### WORK ORDER
Leave out all lines before the one containing "gouvernement québécois avec", and copy that line and all the rest below it exactly.
**** DATASET RECORDS
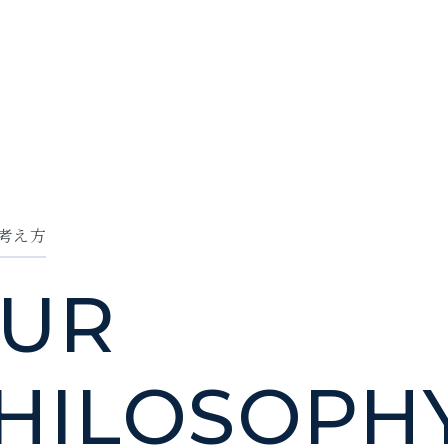
考
え
方
U
R
H
I
L
O
S
O
P
H
社
」
づ
く
り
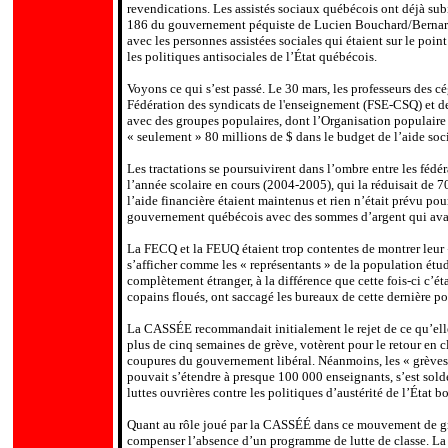
revendications. Les assistés sociaux québécois ont déjà su
186 du gouvernement péquiste de Lucien Bouchard/Bernard L
avec les personnes assistées sociales qui étaient sur le poin
les politiques antisociales de l’État québécois.
Voyons ce qui s’est passé. Le 30 mars, les professeurs des 
Fédération des syndicats de l'enseignement (FSE-CSQ) et d
avec des groupes populaires, dont l’Organisation populaire 
« seulement » 80 millions de $ dans le budget de l’aide soci
Les tractations se poursuivirent dans l’ombre entre les fédé
l’année scolaire en cours (2004-2005), qui la réduisait de 7
l’aide financière étaient maintenus et rien n’était prévu p
gouvernement québécois avec des sommes d’argent qui avaien
La FECQ et la FEUQ étaient trop contentes de montrer leur 
s’afficher comme les « représentants » de la population étudi
complètement étranger, à la différence que cette fois-ci c’é
copains floués, ont saccagé les bureaux de cette dernière po
La CASSÉE recommandait initialement le rejet de ce qu’elle 
plus de cinq semaines de grève, votèrent pour le retour en 
coupures du gouvernement libéral. Néanmoins, les « grèves t
pouvait s’étendre à presque 100 000 enseignants, s’est soldée
luttes ouvrières contre les politiques d’austérité de l’État b
Quant au rôle joué par la CASSÉÉ dans ce mouvement de grè
compenser l’absence d’un programme de lutte de classe. La r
********
### SOLUTION TO THIS TASK
gouvernement québécois avec des sommes d’argent qui avaien
La FECQ et la FEUQ étaient trop contentes de montrer leur 
s’afficher comme les « représentants » de la population étudi
complètement étranger, à la différence que cette fois-ci c’é
copains floués, ont saccagé les bureaux de cette dernière po
La CASSÉE recommandait initialement le rejet de ce qu’elle 
plus de cinq semaines de grève, votèrent pour le retour en 
coupures du gouvernement libéral. Néanmoins, les « grèves t
pouvait s’étendre à presque 100 000 enseignants, s’est soldée
luttes ouvrières contre les politiques d’austérité de l’État b
Quant au rôle joué par la CASSÉÉ dans ce mouvement de grè
compenser l’absence d’un programme de lutte de classe. La r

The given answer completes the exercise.